Saved data entries
BEGIN

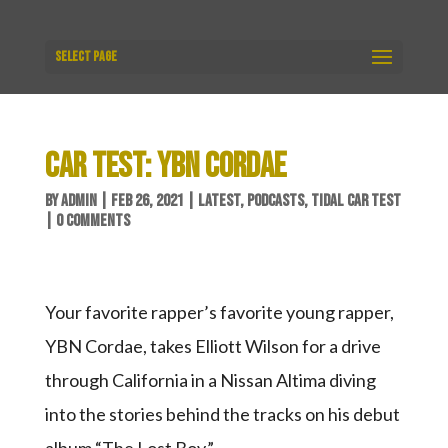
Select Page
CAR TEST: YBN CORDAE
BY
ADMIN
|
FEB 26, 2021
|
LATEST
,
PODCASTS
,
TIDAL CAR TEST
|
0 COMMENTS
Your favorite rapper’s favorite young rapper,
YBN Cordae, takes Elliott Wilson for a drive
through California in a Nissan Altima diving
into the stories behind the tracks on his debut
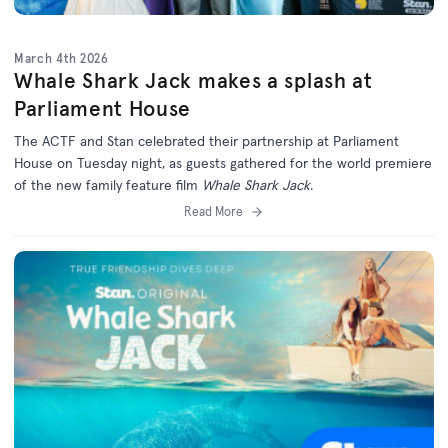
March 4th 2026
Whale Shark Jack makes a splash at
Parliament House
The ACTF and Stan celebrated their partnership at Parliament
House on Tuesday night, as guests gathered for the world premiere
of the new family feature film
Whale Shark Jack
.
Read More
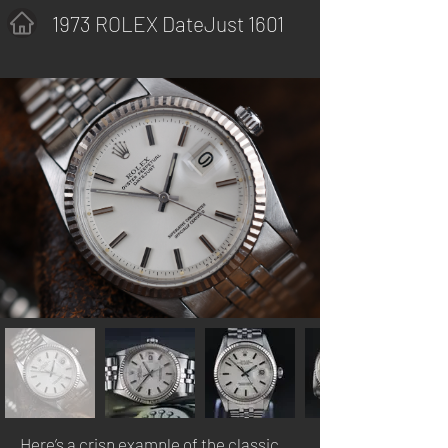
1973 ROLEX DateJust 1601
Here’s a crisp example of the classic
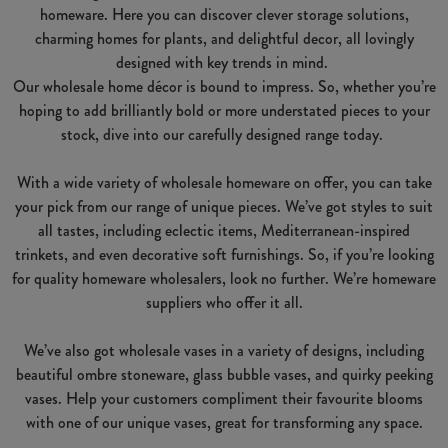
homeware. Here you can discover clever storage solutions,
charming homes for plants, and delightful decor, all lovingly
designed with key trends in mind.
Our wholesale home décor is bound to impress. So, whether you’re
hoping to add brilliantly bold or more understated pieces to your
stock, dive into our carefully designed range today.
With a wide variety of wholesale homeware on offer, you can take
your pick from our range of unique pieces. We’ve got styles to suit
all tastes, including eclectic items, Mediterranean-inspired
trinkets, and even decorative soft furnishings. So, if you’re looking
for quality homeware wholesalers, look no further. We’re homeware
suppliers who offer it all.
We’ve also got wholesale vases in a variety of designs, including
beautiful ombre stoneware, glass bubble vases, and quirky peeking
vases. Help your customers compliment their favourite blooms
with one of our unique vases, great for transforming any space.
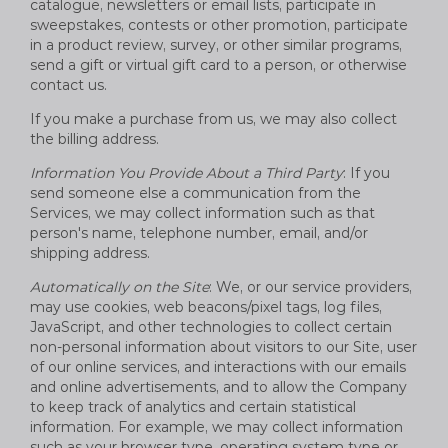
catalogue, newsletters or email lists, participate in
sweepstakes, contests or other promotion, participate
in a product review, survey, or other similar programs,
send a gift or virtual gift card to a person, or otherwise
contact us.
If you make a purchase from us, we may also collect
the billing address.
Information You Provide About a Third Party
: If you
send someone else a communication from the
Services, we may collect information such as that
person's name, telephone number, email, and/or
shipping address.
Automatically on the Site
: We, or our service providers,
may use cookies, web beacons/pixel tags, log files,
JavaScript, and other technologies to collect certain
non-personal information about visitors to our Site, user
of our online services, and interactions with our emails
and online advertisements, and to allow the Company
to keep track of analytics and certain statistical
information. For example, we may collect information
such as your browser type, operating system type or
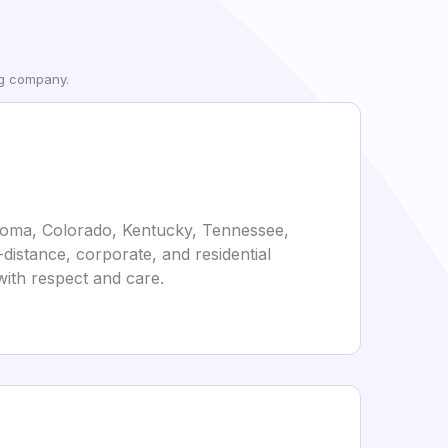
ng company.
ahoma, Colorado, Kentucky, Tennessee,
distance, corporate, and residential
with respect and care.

END

▶ **Work to complete**
Images stay out; the entries above are to be printed exactly.

▶ **Exercise answer**
Select Page
CAR TEST: YBN CORDAE
BY
ADMIN
|
FEB 26, 2021
|
LATEST
,
PODCASTS
,
TIDAL CAR TEST
|
0 COMMENTS
Your favorite rapper’s favorite young rapper,
YBN Cordae, takes Elliott Wilson for a drive
through California in a Nissan Altima diving
into the stories behind the tracks on his debut
March 4th 2026
Whale Shark Jack makes a splash at
Parliament House
The ACTF and Stan celebrated their partnership at Parliament
House on Tuesday night, as guests gathered for the world premiere
of the new family feature film
Whale Shark Jack
.
Read More
1973 ROLEX DateJust 1601
Here’s a crisp example of the classic
homeware. Here you can discover clever storage solutions,
charming homes for plants, and delightful decor, all lovingly
designed with key trends in mind.
Our wholesale home décor is bound to impress. So, whether you’re
hoping to add brilliantly bold or more understated pieces to your
stock, dive into our carefully designed range today.
With a wide variety of wholesale homeware on offer, you can take
your pick from our range of unique pieces. We’ve got styles to suit
all tastes, including eclectic items, Mediterranean-inspired
trinkets, and even decorative soft furnishings. So, if you’re looking
for quality homeware wholesalers, look no further. We’re homeware
suppliers who offer it all.
We’ve also got wholesale vases in a variety of designs, including
beautiful ombre stoneware, glass bubble vases, and quirky peeking
vases. Help your customers compliment their favourite blooms
with one of our unique vases, great for transforming any space.
catalogue, newsletters or email lists, participate in
sweepstakes, contests or other promotion, participate
in a product review, survey, or other similar programs,
send a gift or virtual gift card to a person, or otherwise
contact us.
If you make a purchase from us, we may also collect
the billing address.
Information You Provide About a Third Party
: If you
send someone else a communication from the
Services, we may collect information such as that
person's name, telephone number, email, and/or
shipping address.
Automatically on the Site
: We, or our service providers,
may use cookies, web beacons/pixel tags, log files,
JavaScript, and other technologies to collect certain
non-personal information about visitors to our Site, user
of our online services, and interactions with our emails
and online advertisements, and to allow the Company
to keep track of analytics and certain statistical
information. For example, we may collect information
such as your browser type, operating system type or
ng company.
ahoma, Colorado, Kentucky, Tennessee,
distance, corporate, and residential
with respect and care.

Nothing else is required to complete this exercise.